Before Thursday, several lawmakers, including Brown, told HuffPost they had made recommendations to the IRS for changes to the nonfiler tool.

The IRS has been under a lot of pressure to not only stand up this child tax credit program with advance payments, but also to distribute the last round of stimulus checks and manage tax season. More than 30 million tax refunds have been delayed.

Getting the advance payments for the child tax credit out as early as July 15 was a victory on its own.

And fixing the issues with the nonfiler tool is complicated. The government relies on a group of private companies, like Intuit, which is behind TurboTax, to build the website. Furthermore, the IRS has an agreement with Intuit not to build a free-filer tool of its own.

Intuit told HuffPost that it built the website based on the IRS’s requirements. Among those requirements is using usability design principles — like making the process feel familiar and guided. The White House said it is working with the IRS to address issues with the tool over time, but an administration official would not put a timeline to any changes.

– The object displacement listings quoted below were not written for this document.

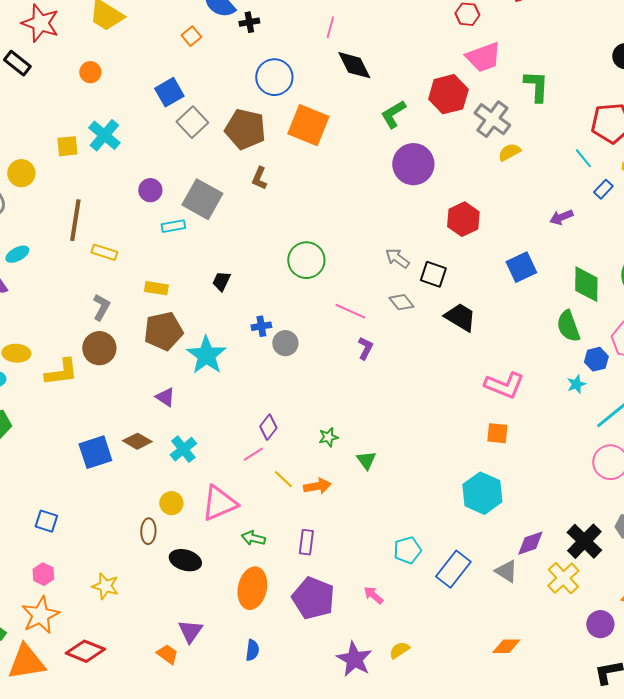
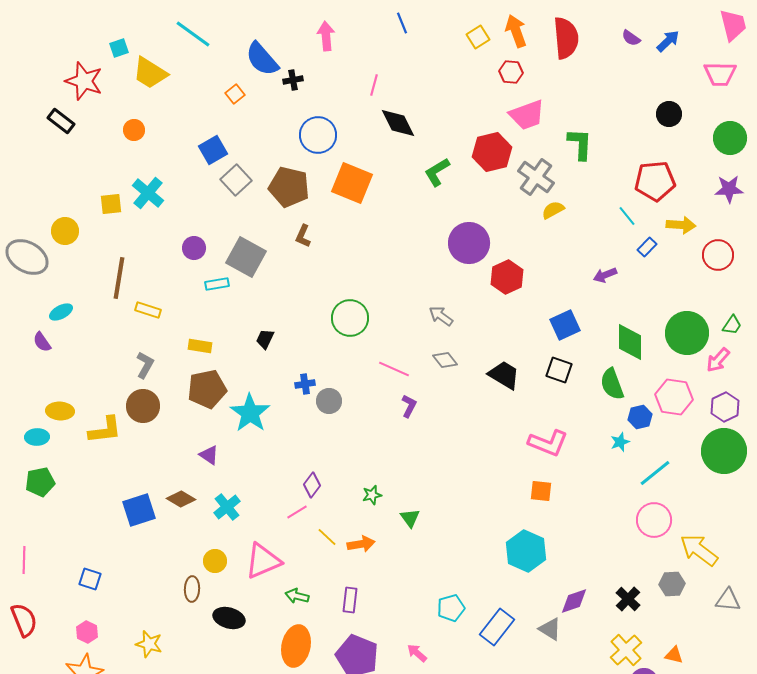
purple circle: (413, 164) -> (469, 243), moved
black square: (433, 274) -> (559, 370), moved
black cross: (584, 541) -> (628, 599), size x0.7
yellow cross: (563, 578) -> (626, 650), moved

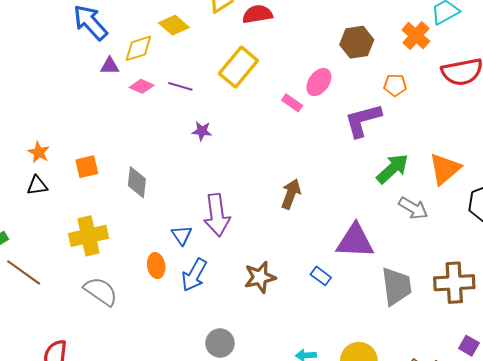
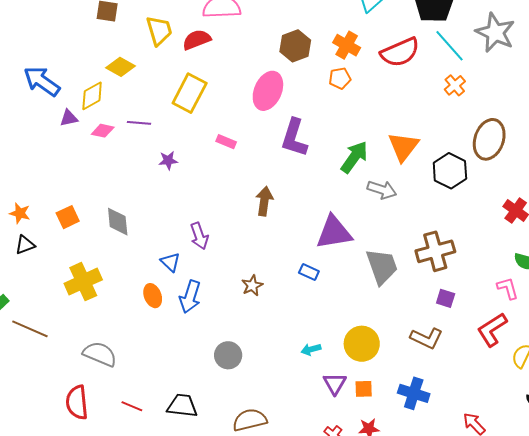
orange cross: (416, 36) -> (347, 45), moved
pink ellipse: (319, 82) -> (268, 91), size x1.4
pink rectangle: (292, 103) -> (226, 142), moved
purple L-shape: (363, 120) -> (294, 138), moved, turned -45
purple arrow: (217, 215) -> (199, 236), size x0.7
brown star: (260, 277) -> (252, 286), size x0.7
gray semicircle: (101, 291) -> (100, 354), moved
purple square: (469, 346) -> (446, 298), moved

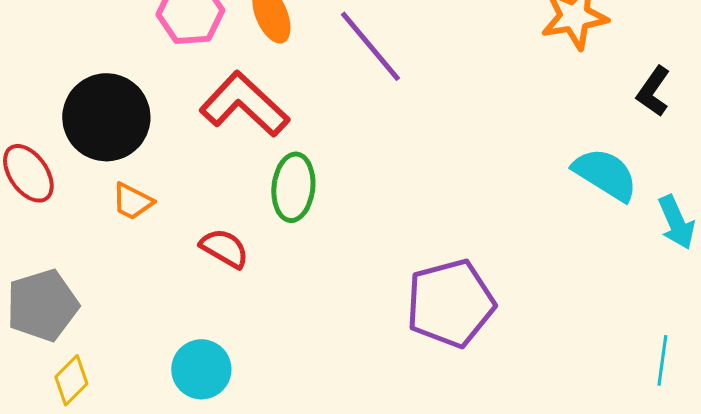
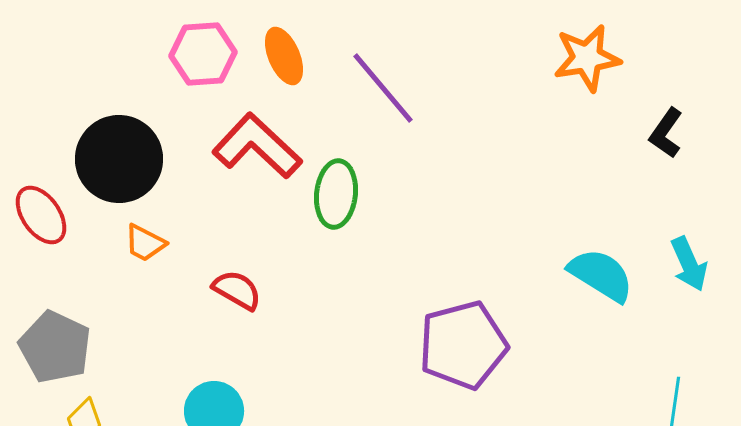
cyan semicircle: (605, 174) -> (601, 275), moved
green ellipse: (293, 187) -> (336, 194), moved
gray pentagon: (42, 305) -> (55, 347), turned -30

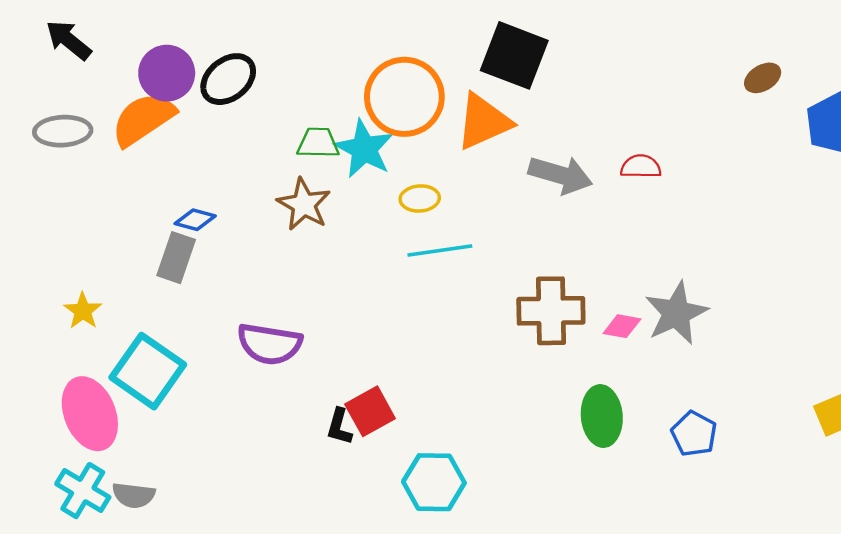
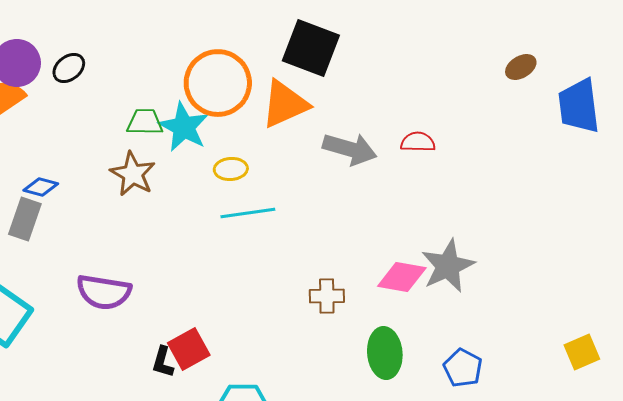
black ellipse: (228, 79) -> (69, 68), size x0.7
brown cross: (551, 311) -> (327, 296), moved, size x0.6
pink diamond: (622, 326) -> (402, 277), size x1.5

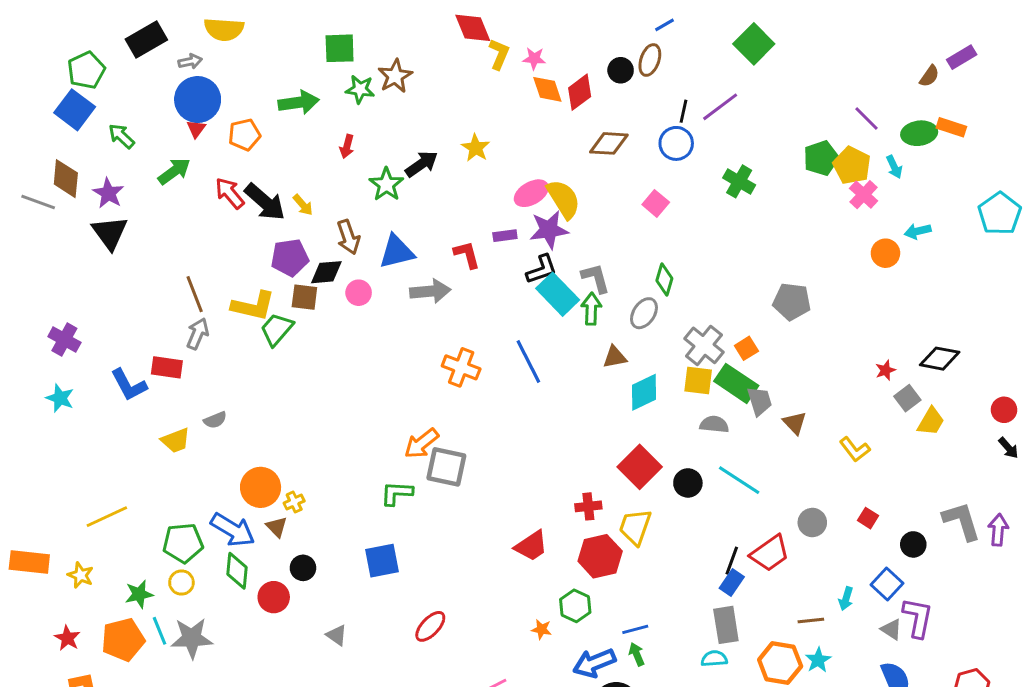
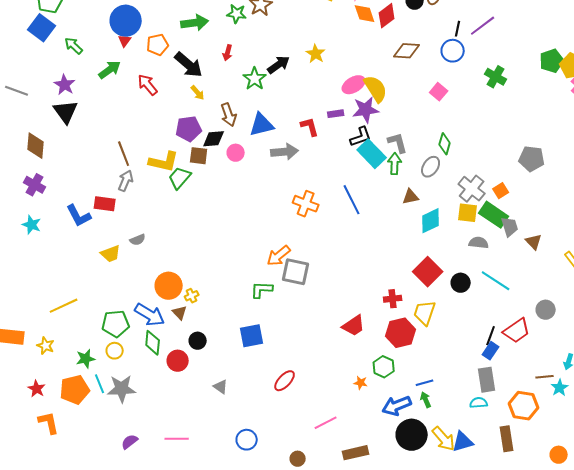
brown diamond: (66, 179) -> (36, 146), moved
black arrow: (265, 202) -> (189, 65), moved
cyan star: (818, 660) -> (560, 388), moved

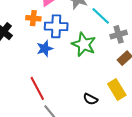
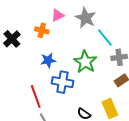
blue cross: (56, 26) -> (62, 82), moved

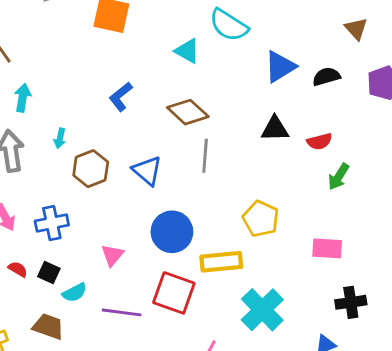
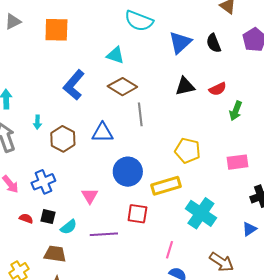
cyan triangle: (187, 51) -> (115, 55), moved
black semicircle: (326, 77) -> (214, 43), turned -84
blue L-shape: (121, 97) -> (74, 85), size x1.4
blue triangle: (147, 171) -> (102, 133), turned -30
red square: (174, 293) -> (137, 214), size x0.7

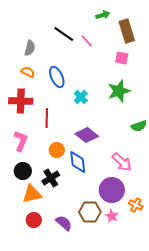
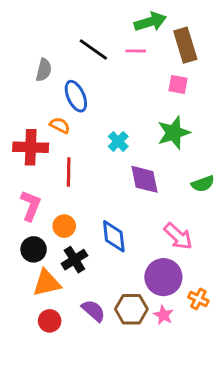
green arrow: (103, 15) -> (150, 22), size x1.5
pink line: (87, 41) -> (136, 51), moved, turned -48
orange semicircle: (28, 72) -> (60, 125), moved
blue ellipse: (57, 77) -> (76, 96), moved
purple diamond: (87, 135) -> (144, 179), moved, turned 40
orange circle: (57, 150) -> (64, 226), moved
purple semicircle: (64, 223) -> (93, 311), moved

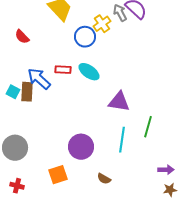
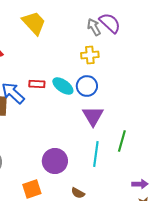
yellow cross: (102, 24) -> (90, 55), moved, turned 30
blue circle: (85, 37) -> (87, 86), moved
purple triangle: (119, 102) -> (93, 116), turned 50

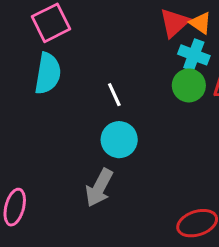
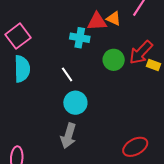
red triangle: (174, 23) -> (97, 22), turned 50
cyan cross: (194, 55) -> (80, 38), moved

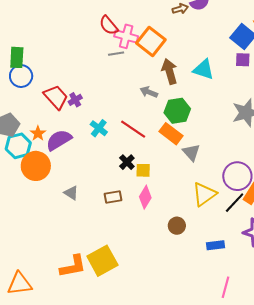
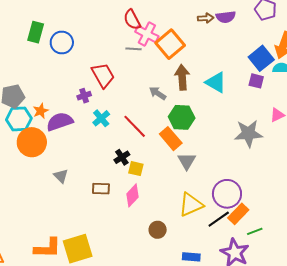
blue circle: (21, 76) -> (62, 42), moved
red trapezoid: (56, 97) -> (103, 75), moved
purple cross: (75, 100) -> (84, 96), moved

Sen. Ron Wyden (D-Ore.) told HuffPost the government is investing in education campaigns across the country to get more people signed up. The White House set up a website, in both English and Spanish, explaining the program and who is eligible, and the administration has partnered with nonprofit organizations across the country to reach out to families in need and get them into the program.

Biden’s administration is very familiar with these administrative problems. They ran into the exact same issue with the Economic Impact Payments — or stimulus checks — last year, which were distributed through the IRS using a similar portal.

The program is new, and it’s too early to say whether it can meet Democrats’ goals of cutting child poverty by half. But making it easier for this population to access the benefit will be a crucial step.

CORRECTION: An earlier version of this story said the IRS was banned from creating its own free-filer tool under a 2019 law, but that provision was taken out of the bill before it became law. However, the IRS does have an agreement with private companies not to do so.